White paper
Incentivizing electric vehicles to meet fuel consumption standards for passenger cars in India
Market projections for electric vehicle growth in India are ambitious but uncertain. In addition, the passenger car CO2 standards enforced in India are amongst the most lenient, and the super-credit multipliers available for electric vehicles are more generous compared to global practices. Further, in India, electric vehicles are not treated as zero-emission vehicles, nor are they required to account for upstream emission impacts. Instead, they are assumed to be displacing an equivalent volume of gasoline that would have been combusted in a conventional vehicle and resulting emissions. India also does not have sales targets declared for electric vehicles.
The prevailing super-credit multiplier values prescribed in the Indian standards offer excessive compliance flexibility to manufacturers. This study demonstrates that if the current super-credit multipliers for electric vehicles in India prevail, fuel consumption of conventional vehicles can significantly lag fleet average levels and can even stay stagnant near 2017 emission levels through 2030.
As followed in the United States, the European Union, and China, super credits in India are appropriate only if they are phased out as electric vehicle markets start to scale. Gradually lowering the multiplier benefit and phasing them out completely by 2022–23 before the next phase of standards come into effect is recommended.
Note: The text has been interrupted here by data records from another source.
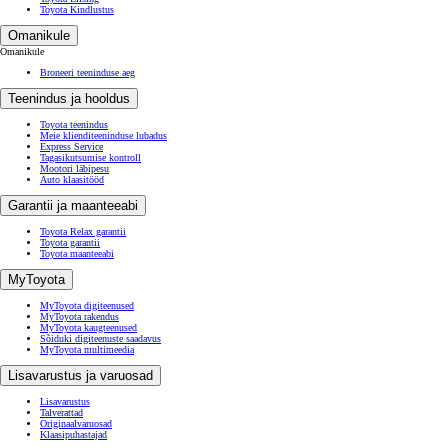
Toyota Kindlustus
Omanikule
Omanikule
Broneeri teeninduse aeg
Teenindus ja hooldus
Toyota teenindus
Meie klienditeeninduse lubadus
Express Service
Tagasikutsumise kontroll
Mootori läbipesu
Auto klaasitööd
Garantii ja maanteeabi
Toyota Relax garantii
Toyota garantii
Toyota maanteeabi
MyToyota
MyToyota digiteenused
MyToyota rakendus
MyToyota kaugteenused
Sõiduki digiteenuste saadavus
MyToyota multimeedia
Lisavarustus ja varuosad
Lisavarustus
Talverattad
Originaalvaruosad
Klaasipuhastajad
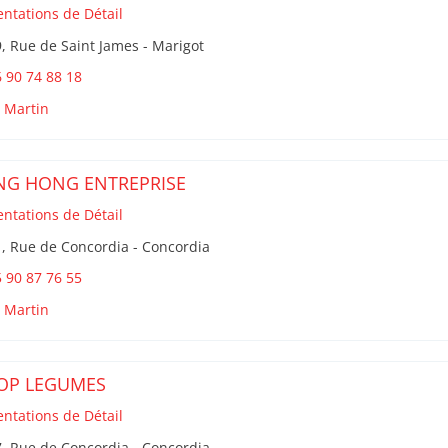
entations de Détail
, Rue de Saint James - Marigot
 90 74 88 18
t Martin
G HONG ENTREPRISE
entations de Détail
, Rue de Concordia - Concordia
 90 87 76 55
t Martin
OP LEGUMES
entations de Détail
, Rue de Concordia - Concordia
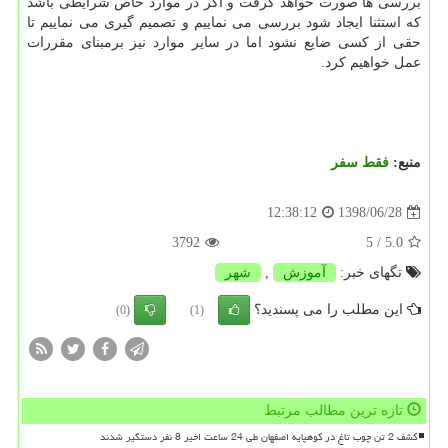
بررسی ها صورت خواهد گرفت و اگر در موارد خاص شرایطی باشد
كه استثنا ایجاد شود بررسی می نماییم و تصمیم گیری می نماییم تا
حقی از كسی ضایع نشود اما در سایر موارد نیز برمبنای مقررات
عمل خواهیم كرد.
منبع:
فقط سفر
1398/06/28
12:38:12
3792
/ 5
5.0
تگهای خبر:
آموزش
,
شهر
این مطلب را می پسندید؟
(0)
(1)
تازه ترین مطالب مرتبط
کشف 2 تن چوب تاغ در کوهپایه اصفهان طی 24 ساعت اخیر 8 نفر دستگیر شدند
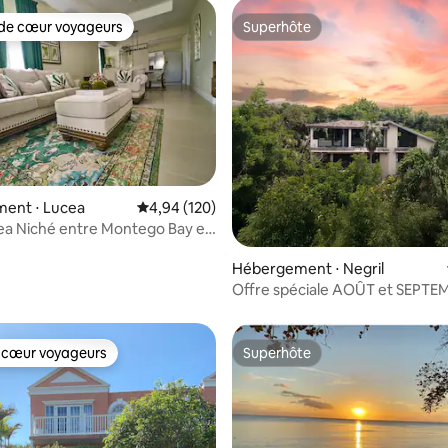
de cœur voyageurs
Superhôte
 cœur voyageurs les plus appréciés
Superhôte
ent ⋅ Lucea
Évaluation moyenne sur la base de 120 commen
4,94 (120)
cea Niché entre Montego Bay et
 la base de 80 commentaires : 4,83 sur 5
Hébergement ⋅ Negril
Offre spéciale AOÛT et SEPTEMB
design au sommet de Negril
 cœur voyageurs
Superhôte
 cœur voyageurs
Superhôte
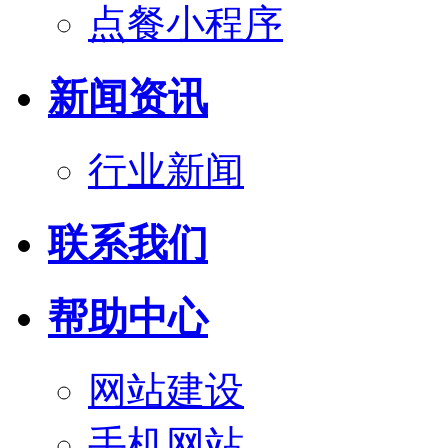
点餐小程序
新闻资讯
行业新闻
联系我们
帮助中心
网站建设
手机网站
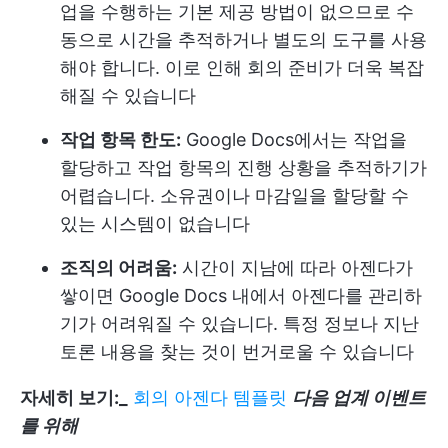
업을 수행하는 기본 제공 방법이 없으므로 수
동으로 시간을 추적하거나 별도의 도구를 사용
해야 합니다. 이로 인해 회의 준비가 더욱 복잡
해질 수 있습니다
작업 항목 한도:
Google Docs에서는 작업을
할당하고 작업 항목의 진행 상황을 추적하기가
어렵습니다. 소유권이나 마감일을 할당할 수
있는 시스템이 없습니다
조직의 어려움:
시간이 지남에 따라 아젠다가
쌓이면 Google Docs 내에서 아젠다를 관리하
기가 어려워질 수 있습니다. 특정 정보나 지난
토론 내용을 찾는 것이 번거로울 수 있습니다
자세히 보기:_
회의 아젠다 템플릿
다음 업계 이벤트
를 위해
This can offer adequate time for manufacturers to avail incentives for initial market entry, while reducing fuel consumption of conventional vehicles.
If India implemented a credit multiplier of three, the cost of deploying EVs would be reduced by nearly 60% when compared with the gasoline-equivalent accounting incentive only. At this level, electric vehicles are a cost-effective pathway to meet India’s passenger vehicle efficiency standards, assuming no multipliers are used for hybrid vehicles. Strengthening of the passenger vehicle fuel efficiency standards in a post-2022 environment will further increase the cost-effectiveness of deploying electric vehicles, even if multipliers are reduced.